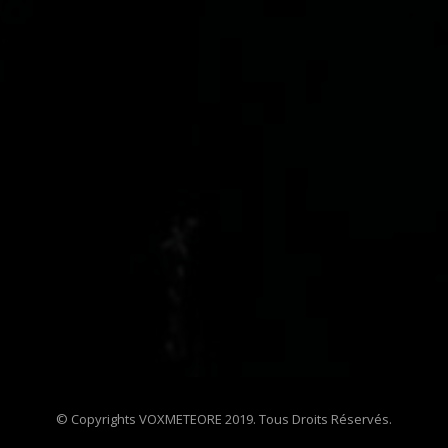
© Copyrights VOXMETEORE 2019. Tous Droits Réservés.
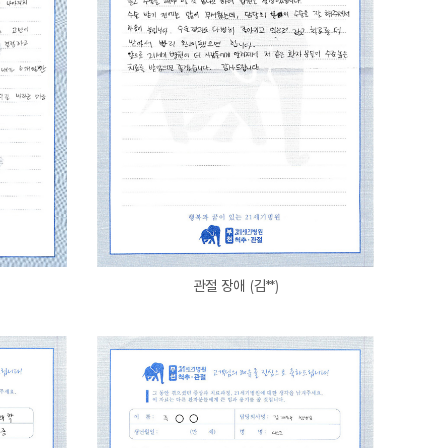
관절 장애 (김**)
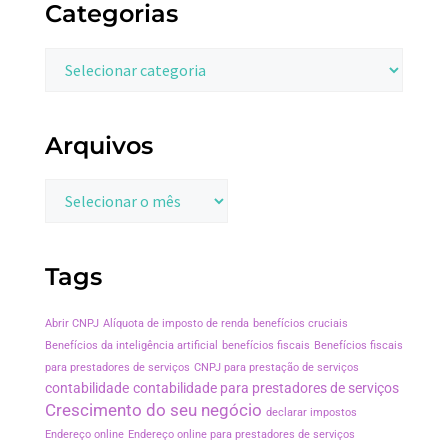
Categorias
Arquivos
Tags
Abrir CNPJ
Alíquota de imposto de renda
benefícios cruciais
Benefícios da inteligência artificial
benefícios fiscais
Benefícios fiscais
para prestadores de serviços
CNPJ para prestação de serviços
contabilidade
contabilidade para prestadores de serviços
Crescimento do seu negócio
declarar impostos
Endereço online
Endereço online para prestadores de serviços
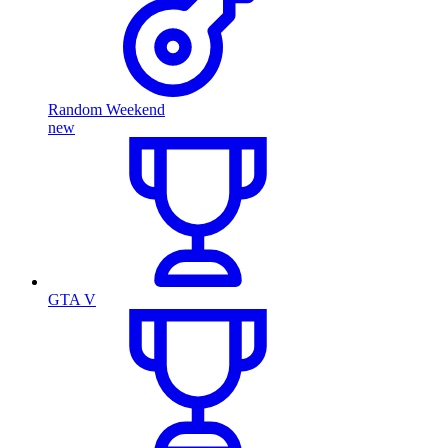
Random Weekend
new
GTA V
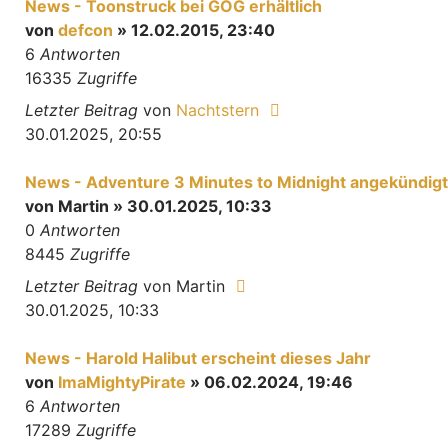
News - Toonstruck bei GOG erhältlich
von
defcon
» 12.02.2015, 23:40
6
Antworten
16335
Zugriffe
Letzter Beitrag
von
Nachtstern
30.01.2025, 20:55
News - Adventure 3 Minutes to Midnight angekündigt
von
Martin
» 30.01.2025, 10:33
0
Antworten
8445
Zugriffe
Letzter Beitrag
von
Martin
30.01.2025, 10:33
News - Harold Halibut erscheint dieses Jahr
von
ImaMightyPirate
» 06.02.2024, 19:46
6
Antworten
17289
Zugriffe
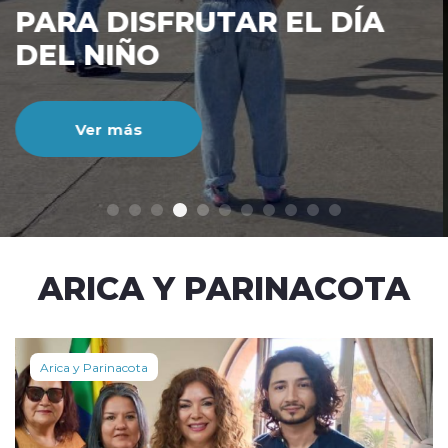
CIENTO DURANTE EL MES
DE JULIO
Ver más
modo claro
ARICA Y PARINACOTA
Arica y Parinacota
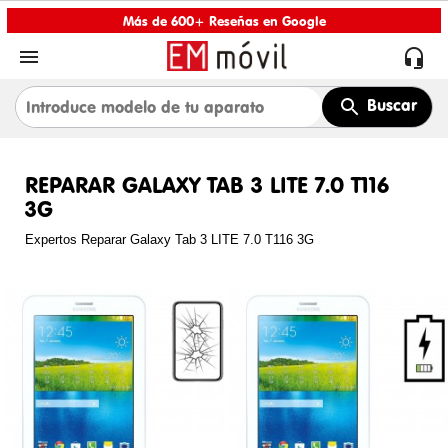
Más de 600+ Reseñas en Google


Buscar
REPARAR GALAXY TAB 3 LITE 7.0 T116
3G
Expertos Reparar Galaxy Tab 3 LITE 7.0 T116 3G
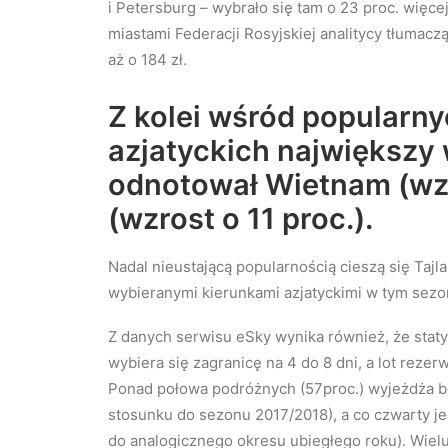
i Petersburg – wybrało się tam o 23 proc. więc
miastami Federacji Rosyjskiej analitycy tłumac
aż o 184 zł.
Z kolei wśród popularn
azjatyckich największy
odnotował Wietnam (wzro
(wzrost o 11 proc.).
Nadal nieustającą popularnością cieszą się Tajlan
wybieranymi kierunkami azjatyckimi w tym sezo
Z danych serwisu eSky wynika również, że stat
wybiera się zagranicę na 4 do 8 dni, a lot rez
Ponad połowa podróżnych (57proc.) wyjeżdża 
stosunku do sezonu 2017/2018), a co czwarty je
do analogicznego okresu ubiegłego roku). Wielu 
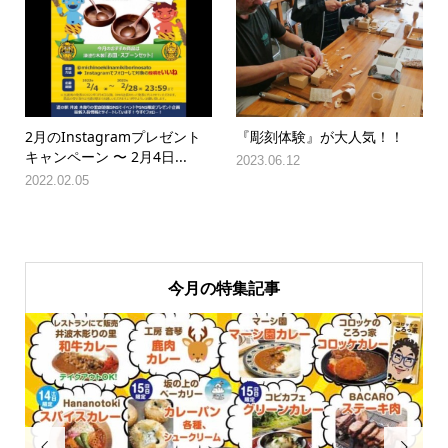
2月のInstagramプレゼント
『彫刻体験』が大人気！！
キャンペーン 〜 2月4日...
2023.06.12
2022.02.05
今月の特集記事


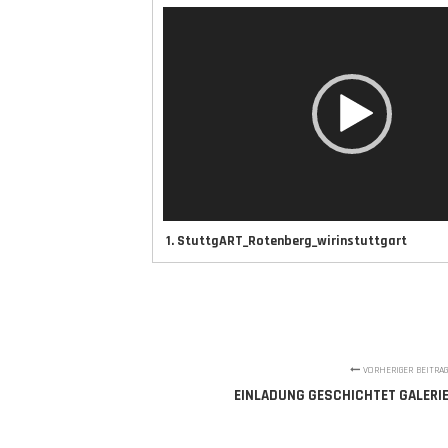
Video-
Player
1.
StuttgART_Rotenberg_wirinstuttgart
VORHERIGER BEITRAG
EINLADUNG GESCHICHTET GALERIE 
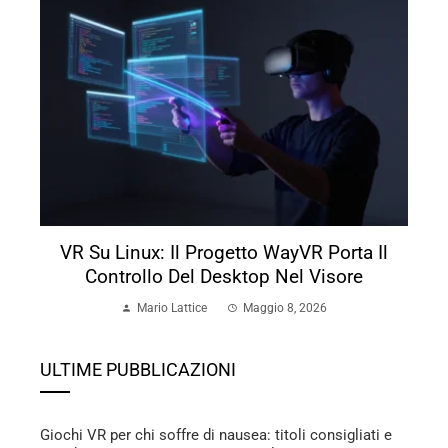
VR Su Linux: Il Progetto WayVR Porta Il
Controllo Del Desktop Nel Visore
Mario Lattice
Maggio 8, 2026
ULTIME PUBBLICAZIONI
Giochi VR per chi soffre di nausea: titoli consigliati e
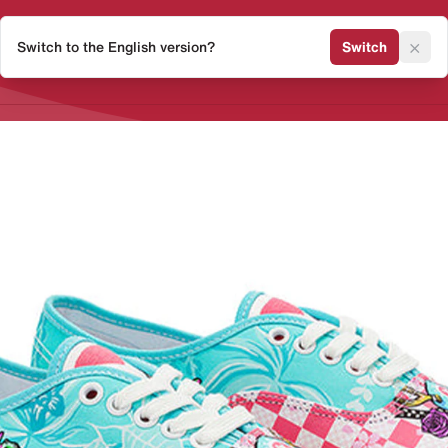
×
Switch to the English version?
Switch
Release Kalender
Sneaker 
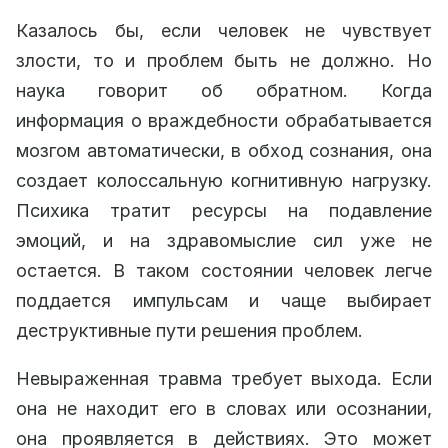
Казалось бы, если человек не чувствует
злости, то и проблем быть не должно. Но
наука говорит об обратном. Когда
информация о враждебности обрабатывается
мозгом автоматически, в обход сознания, она
создает колоссальную когнитивную нагрузку.
Психика тратит ресурсы на подавление
эмоций, и на здравомыслие сил уже не
остается. В таком состоянии человек легче
поддается импульсам и чаще выбирает
деструктивные пути решения проблем.
Невыраженная травма требует выхода. Если
она не находит его в словах или осознании,
она проявляется в действиях. Это может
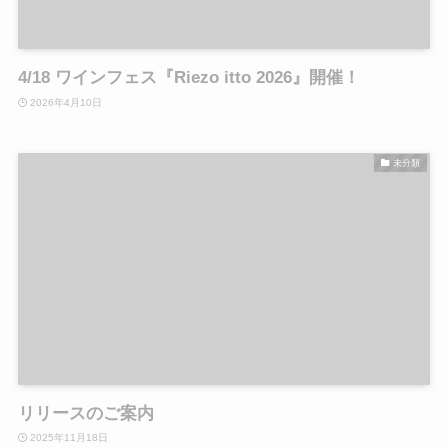
4/18 ワインフェス『Riezo itto 2026』開催！
2026年4月10日
未分類
リリースのご案内
2025年11月18日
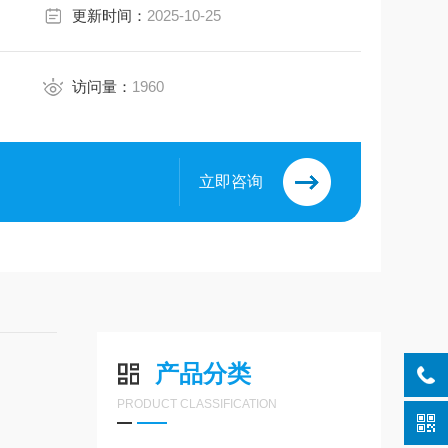
更新时间：
2025-10-25
访问量：
1960
立即咨询
产品分类
PRODUCT CLASSIFICATION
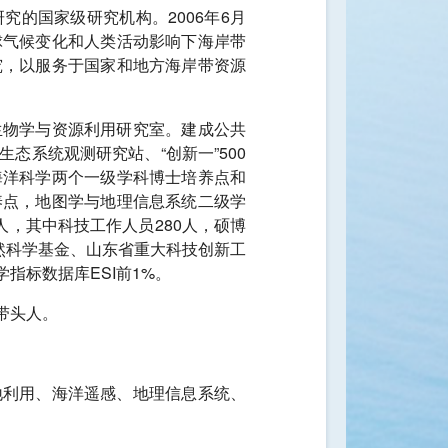
的国家级研究机构。2006年6月
全球气候变化和人类活动影响下海岸带
究，以服务于国家和地方海岸带资源
生物学与资源利用研究室。建成公共
系统观测研究站、“创新一”500
海洋科学两个一级学科博士培养点和
养点，地图学与地理信息系统二级学
，其中科技工作人员280人，硕博
然科学基金、山东省重大科技创新工
指标数据库ESI前1%。
带头人。
地利用、海洋遥感、地理信息系统、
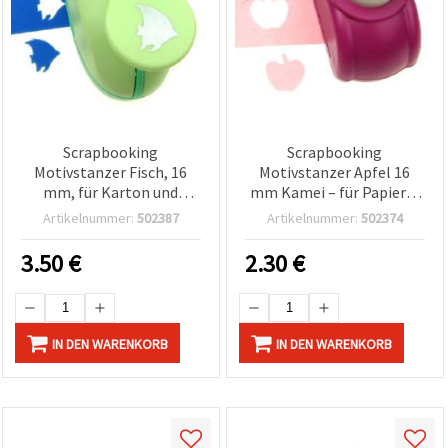
Scrapbooking
Scrapbooking
Motivstanzer Fisch, 16
Motivstanzer Apfel 16
mm, für Karton und
mm Kamei – für Papier &
Moosgummi (EVA)
Karton bis 160 g/m²
Artikelnummer:
502387
Artikelnummer:
502374
3.50
€
2.30
€
IN DEN WARENKORB
IN DEN WARENKORB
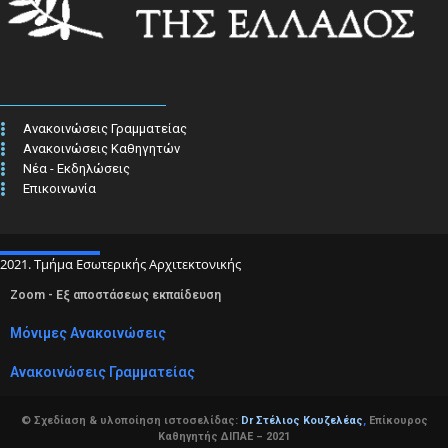
Ανακοινώσεις Γραμματείας
Ανακοινώσεις Καθηγητών
Νέα - Εκδηλώσεις
Επικοινωνία
2021. Τμήμα Εσωτερικής Αρχιτεκτονικής
Zoom - Εξ αποστάσεως εκπαίδευση
Μόνιμες Ανακοινώσεις
Ανακοινώσεις Γραμματείας
© Σχεδίαση & υλοποίηση ιστοσελίδας:
Dr Στέλιος Κουζελέας
,
Επίκουρος
Καθηγητής ΔΙΠΑΕ – 2021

____________________

** Task brief **
Take every line of the material and copy it exactly, leaving out the pictures.

** Task output **
© Copyrights VOXMETEORE 2019. Tous Droits Réservés.
관절 장애 (김**)
Categorias
Arquivos
Tags
Abrir CNPJ
Alíquota de imposto de renda
benefícios cruciais
Benefícios da inteligência artificial
benefícios fiscais
Benefícios fiscais
para prestadores de serviços
CNPJ para prestação de serviços
contabilidade
contabilidade para prestadores de serviços
Crescimento do seu negócio
declarar impostos
Endereço online
Endereço online para prestadores de serviços
Random Weekend
new
GTA V
News - Toonstruck bei GOG erhältlich
von
defcon
» 12.02.2015, 23:40
6
Antworten
16335
Zugriffe
Letzter Beitrag
von
Nachtstern
30.01.2025, 20:55
News - Adventure 3 Minutes to Midnight angekündigt
von
Martin
» 30.01.2025, 10:33
0
Antworten
8445
Zugriffe
Letzter Beitrag
von
Martin
30.01.2025, 10:33
News - Harold Halibut erscheint dieses Jahr
von
ImaMightyPirate
» 06.02.2024, 19:46
6
Antworten
17289
Zugriffe
CIENTO DURANTE EL MES
DE JULIO
Ver más
modo claro
ARICA Y PARINACOTA
Arica y Parinacota
Más de 600+ Reseñas en Google


Buscar
REPARAR GALAXY TAB 3 LITE 7.0 T116
3G
Expertos Reparar Galaxy Tab 3 LITE 7.0 T116 3G
i Petersburg – wybrało się tam o 23 proc. więc
miastami Federacji Rosyjskiej analitycy tłumac
aż o 184 zł.
Z kolei wśród popularn
azjatyckich największy
odnotował Wietnam (wzro
(wzrost o 11 proc.).
Nadal nieustającą popularnością cieszą się Tajlan
wybieranymi kierunkami azjatyckimi w tym sezo
Z danych serwisu eSky wynika również, że stat
wybiera się zagranicę na 4 do 8 dni, a lot rez
Ponad połowa podróżnych (57proc.) wyjeżdża 
stosunku do sezonu 2017/2018), a co czwarty je
do analogicznego okresu ubiegłego roku). Wielu 
2月のInstagramプレゼント
『彫刻体験』が大人気！！
キャンペーン 〜 2月4日...
2023.06.12
2022.02.05
今月の特集記事


Video-
Player
1.
StuttgART_Rotenberg_wirinstuttgart
VORHERIGER BEITRAG
EINLADUNG GESCHICHTET GALERIE 
VR Su Linux: Il Progetto WayVR Porta Il
Controllo Del Desktop Nel Visore
Mario Lattice
Maggio 8, 2026
ULTIME PUBBLICAZIONI
Giochi VR per chi soffre di nausea: titoli consigliati e
×
Switch to the English version?
Switch
Release Kalender
Sneaker 
Казалось бы, если человек не чувствует
злости, то и проблем быть не должно. Но
наука говорит об обратном. Когда
информация о враждебности обрабатывается
мозгом автоматически, в обход сознания, она
создает колоссальную когнитивную нагрузку.
Психика тратит ресурсы на подавление
эмоций, и на здравомыслие сил уже не
остается. В таком состоянии человек легче
поддается импульсам и чаще выбирает
деструктивные пути решения проблем.
Невыраженная травма требует выхода. Если
она не находит его в словах или осознании,
она проявляется в действиях. Это может
4/18 ワインフェス『Riezo itto 2026』開催！
2026年4月10日
未分類
リリースのご案内
2025年11月18日
更新时间：
2025-10-25
访问量：
1960
立即咨询
产品分类
PRODUCT CLASSIFICATION
的国家级研究机构。2006年6月
全球气候变化和人类活动影响下海岸带
究，以服务于国家和地方海岸带资源
生物学与资源利用研究室。建成公共
系统观测研究站、“创新一”500
海洋科学两个一级学科博士培养点和
养点，地图学与地理信息系统二级学
，其中科技工作人员280人，硕博
然科学基金、山东省重大科技创新工
指标数据库ESI前1%。
带头人。
地利用、海洋遥感、地理信息系统、
Scrapbooking
Scrapbooking
Motivstanzer Fisch, 16
Motivstanzer Apfel 16
mm, für Karton und
mm Kamei – für Papier &
Moosgummi (EVA)
Karton bis 160 g/m²
Artikelnummer:
502387
Artikelnummer:
502374
3.50
€
2.30
€
IN DEN WARENKORB
IN DEN WARENKORB
Ανακοινώσεις Γραμματείας
Ανακοινώσεις Καθηγητών
Νέα - Εκδηλώσεις
Επικοινωνία
2021. Τμήμα Εσωτερικής Αρχιτεκτονικής
Zoom - Εξ αποστάσεως εκπαίδευση
Μόνιμες Ανακοινώσεις
Ανακοινώσεις Γραμματείας
© Σχεδίαση & υλοποίηση ιστοσελίδας:
Dr Στέλιος Κουζελέας
,
Επίκουρος
Καθηγητής ΔΙΠΑΕ – 2021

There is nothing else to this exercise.